This post first appeared on the Huffington Post Religion page.
Kosher certification in the nation’s capital has become much like everything else in D.C.: political and divisive. The Vaad Harabanim of Greater Washington has long had a monopoly on kosher certification and it doesn’t want to give up its stronghold anytime soon.
Over the past several decades, reports have surfaced of the Vaad refusing to certify sit-down restaurants as kosher because it will lead to socializing between single Jewish men and women (which could in turn violate strict Jewish law). The Vaad even insists on charging for its own certification on top of already established certifications. As Jay Lehman recently wrote to the editor of the Washington Post, “The Vaad has made it clear that other kosher-certifying authorities are not welcome in the area to supervise these establishments. In addition, all kosher meat and poultry wholesale suppliers who wish to sell to kosher establishments are expected to submit to Vaad supervision, even if they are already certified by another nationally recognized kosher certifier.”
These tactics, which seem to violate the Sherman Anti-Trust Act, have come to light as a result of the local D.C. Vaad refusing to grant a kosher certificate to Sixth and Rye, the new food truck run by the Sixth and I Historic Synagogue. Last year, the non-denominational congregation offered an iPad as a prize to the individual who came up with the synagogue’s next big idea. The winning submission was a kosher deli restaurant housed in a truck to jump on the country’s trend of food trucks that roll out at certain times as announced via a Twitter feed.
The main reason the synagogue leaders launched the Sixth and Rye food truck wasn’t because they thought D.C. needed another kosher restaurant (though it does), but rather to increase its out-of-the-building engagement with local Jews in the District. The plan was to run the food truck at lunch each Friday afternoon. Everything seemed to be in place after they found a truck to rent, arranged for it to be made strictly kosher, purchased the signage and contracted with celeb “Top Chef” contestant Spike Mendelsohn. The only thing that kept Sixth and Rye from opening as planned was the local Vaad’s refusal to certify the truck.
The popular synagogue, which functions more like a Jewish center with no membership, only had the best of intentions. In creating Sixth and Rye, they were planning to reach out to young Jews and provide a delicious, kosher deli lunch to workers in downtown Washington. The Vaad, in refusing to certify the food truck as kosher, missed a great opportunity. Thankfully, along came a rabbi from Baltimore who agreed to give Sixth and Rye his hekhsher (kosher seal of approval).
Rabbi Y. Zvi Weiss, the Baltimore kosher certifier, essentially broke the Vaad’s monopoly when he gave the food truck his OK. Hopefully, this will demonstrate to Washington’s kosher observant community that alternative options to the Vaad exist. With more than one kosher certifying agency in our nation’s capital there will be more kosher restaurants and a price decrease on kosher food. The Washington Post article about Sixth and Rye painted a clear picture of the misperceptions in the kosher marketplace.
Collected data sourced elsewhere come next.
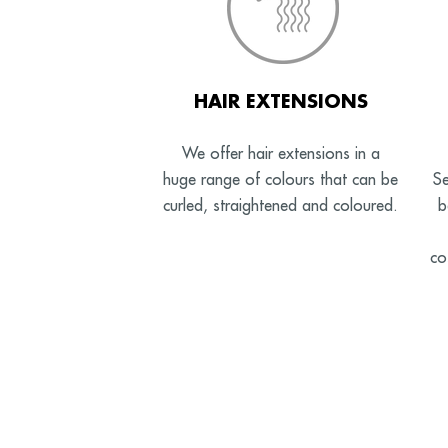
HAIR EXTENSIONS
We offer hair extensions in a
huge range of colours that can be
Se
curled, straightened and coloured.
b
co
It reported that a young Washington local called the Vaad Harabanim of Greater Washington and was told that they were not certifying the truck, so he didn’t bother getting in line to order his deli lunch. If the Vaad doesn’t certify it, he was certain it couldn’t be kosher. Alternatively, he could have inquired about the food truck’s certification and then learned from Baltimore’s Rabbi Weiss about his supervision and standards thereby making an informed decision.
Unfortunately, the local Vaad in D.C. (and in many other communities around the country) has convinced people that only they have the power to pronounce what is kosher. This only leads to ignorance and knee-jerk reactions. When I spoke to Esther Safran Foer, the director of Sixth and I, she told me that another Orthodox rabbi in town sent a letter of support to her. Not only that, but he promoted the kosher food truck on his Facebook page and then bought over a dozen sandwiches for the Torah class he teaches on Capitol Hill.
Kudos to Sixth and I Historic Synagogue for putting this innovative idea in motion. In addition to the convenience of kosher deli lunches once a week in downtown Washington, perhaps this food truck will jump start a national conversation to curtail the political nature of kosher certification. While these local Orthodox kosher certification agencies may enjoy their monopoly, some competition will be best for the consumers. Wouldn’t it be wonderful if in the future the only thing Sixth and I had to worry about with their food truck was whether they had enough challah on hand to serve the hundreds in line?